Please reproduce the entries below exactly as they stand, but leave the pictures out.

Saved data entries:
>>>
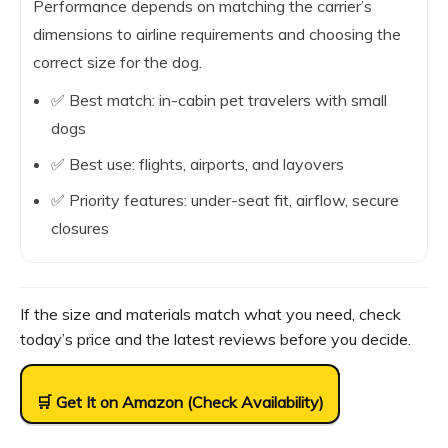
Performance depends on matching the carrier’s
dimensions to airline requirements and choosing the
correct size for the dog.
✅ Best match: in-cabin pet travelers with small
dogs
✅ Best use: flights, airports, and layovers
✅ Priority features: under-seat fit, airflow, secure
closures
If the size and materials match what you need, check
today’s price and the latest reviews before you decide.
🛒 Get It on Amazon (Check Availability)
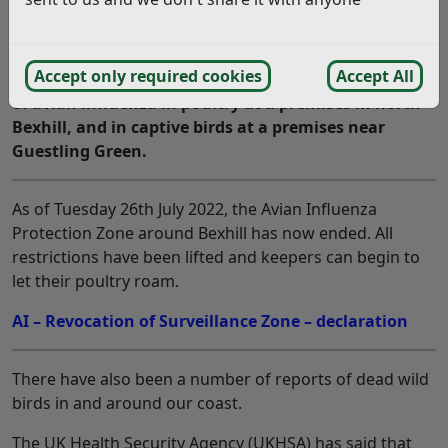
The Government’s Department for Environment,
Accept only required cookies
Accept All
Food and Rural Affairs (DEFRA) has confirmed cases
of avian influenza in poultry at a premises in north
Bexhill, and in captive birds at a premises near
Guestling Green.
As of Tuesday 26th July 2022, the Avian Influenza
Protection Zone around Bexhill has now ended. All
restrictions have been lifted and keepers can begin to
let their poultry roam.
AI – Revocation of Surveillance Zone – declaration
There have also been a number of reports of dead wild
birds in and around our coast.
The UK Health Security Agency (UKHSA) has said that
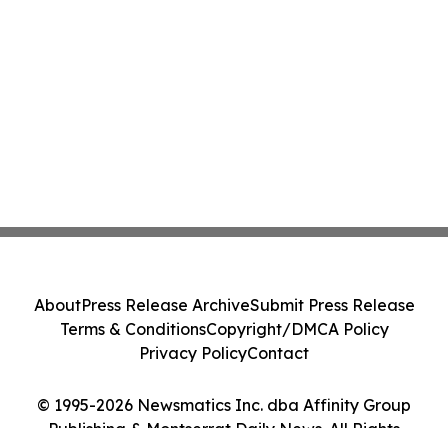
About
Press Release Archive
Submit Press Release
Terms & Conditions
Copyright/DMCA Policy
Privacy Policy
Contact
© 1995-2026 Newsmatics Inc. dba Affinity Group
Publishing & Montserrat Daily News. All Rights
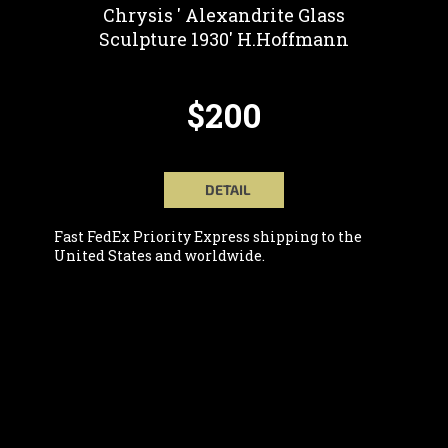
Chrysis ' Alexandrite Glass
Sculpture 1930' H.Hoffmann
$200
DETAIL
Fast FedEx Priority Express shipping to the
United States and worldwide.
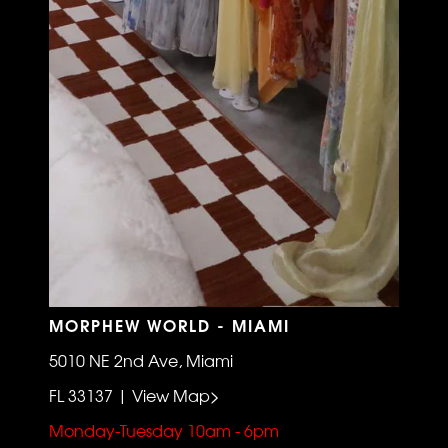
MORPHEW WORLD - MIAMI
5010 NE 2nd Ave, Miami
FL 33137 | View Map>
Monday-Tuesday 10am - 6pm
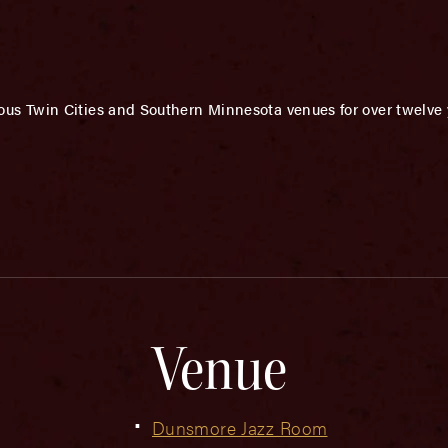
us Twin Cities and Southern Minnesota venues for over twelve 
Venue
Dunsmore Jazz Room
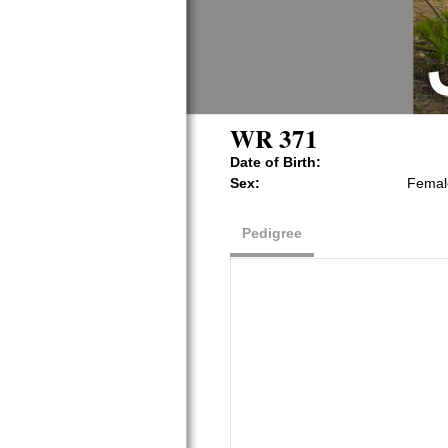
WR 371
Date of Birth:
Sex:
Femal
Pedigree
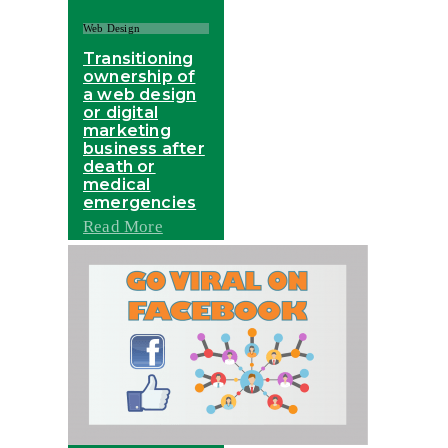
Web Design
Transitioning
ownership of
a web design
or digital
marketing
business after
death or
medical
emergencies
Read More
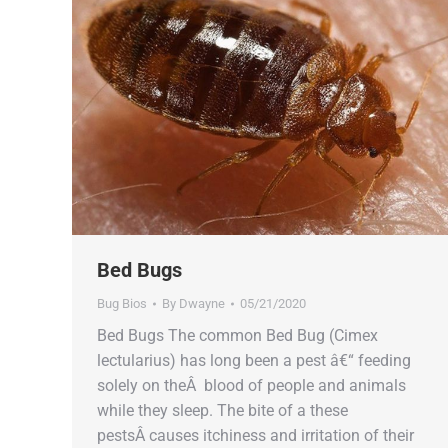
Bed Bugs
Bug Bios
By
Dwayne
05/21/2020
Bed Bugs The common Bed Bug (Cimex
lectularius) has long been a pest â€“ feeding
solely on theÂ blood of people and animals
while they sleep. The bite of a these
pestsÂ causes itchiness and irritation of their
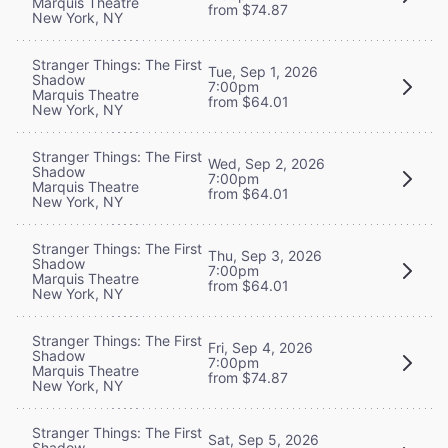
Marquis Theatre
from $74.87
New York, NY
Stranger Things: The First
Tue, Sep 1, 2026
Shadow
7:00pm
Marquis Theatre
from $64.01
New York, NY
Stranger Things: The First
Wed, Sep 2, 2026
Shadow
7:00pm
Marquis Theatre
from $64.01
New York, NY
Stranger Things: The First
Thu, Sep 3, 2026
Shadow
7:00pm
Marquis Theatre
from $64.01
New York, NY
Stranger Things: The First
Fri, Sep 4, 2026
Shadow
7:00pm
Marquis Theatre
from $74.87
New York, NY
Stranger Things: The First
Sat, Sep 5, 2026
Shadow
<<<
### Exercise result
Performance depends on matching the carrier’s
dimensions to airline requirements and choosing the
correct size for the dog.
✅ Best match: in-cabin pet travelers with small
dogs
✅ Best use: flights, airports, and layovers
✅ Priority features: under-seat fit, airflow, secure
closures
If the size and materials match what you need, check
today’s price and the latest reviews before you decide.
🛒 Get It on Amazon (Check Availability)
The Government’s Department for Environment,
Accept only required cookies
Accept All
Food and Rural Affairs (DEFRA) has confirmed cases
of avian influenza in poultry at a premises in north
Bexhill, and in captive birds at a premises near
Guestling Green.
As of Tuesday 26th July 2022, the Avian Influenza
Protection Zone around Bexhill has now ended. All
restrictions have been lifted and keepers can begin to
let their poultry roam.
AI – Revocation of Surveillance Zone – declaration
There have also been a number of reports of dead wild
birds in and around our coast.
The UK Health Security Agency (UKHSA) has said that
About
Press Release Archive
Submit Press Release
Terms & Conditions
Copyright/DMCA Policy
Privacy Policy
Contact
© 1995-2026 Newsmatics Inc. dba Affinity Group
Publishing & Montserrat Daily News. All Rights
Chrysis ' Alexandrite Glass
Sculpture 1930' H.Hoffmann
$200
DETAIL
Fast FedEx Priority Express shipping to the
United States and worldwide.
MORPHEW WORLD - MIAMI
5010 NE 2nd Ave, Miami
FL 33137 | View Map>
Monday-Tuesday 10am - 6pm
us Twin Cities and Southern Minnesota venues for over twelve 
Venue
Dunsmore Jazz Room
WR 371
Date of Birth:
Sex:
Femal
Pedigree
Web Design
Transitioning
ownership of
a web design
or digital
marketing
business after
death or
medical
emergencies
Read More
Bed Bugs
Bug Bios
By
Dwayne
05/21/2020
Bed Bugs The common Bed Bug (Cimex
lectularius) has long been a pest â€“ feeding
solely on theÂ blood of people and animals
while they sleep. The bite of a these
pestsÂ causes itchiness and irritation of their
Marquis Theatre
from $74.87
New York, NY
Stranger Things: The First
Tue, Sep 1, 2026
Shadow
7:00pm
Marquis Theatre
from $64.01
New York, NY
Stranger Things: The First
Wed, Sep 2, 2026
Shadow
7:00pm
Marquis Theatre
from $64.01
New York, NY
Stranger Things: The First
Thu, Sep 3, 2026
Shadow
7:00pm
Marquis Theatre
from $64.01
New York, NY
Stranger Things: The First
Fri, Sep 4, 2026
Shadow
7:00pm
Marquis Theatre
from $74.87
New York, NY
Stranger Things: The First
Sat, Sep 5, 2026
Shadow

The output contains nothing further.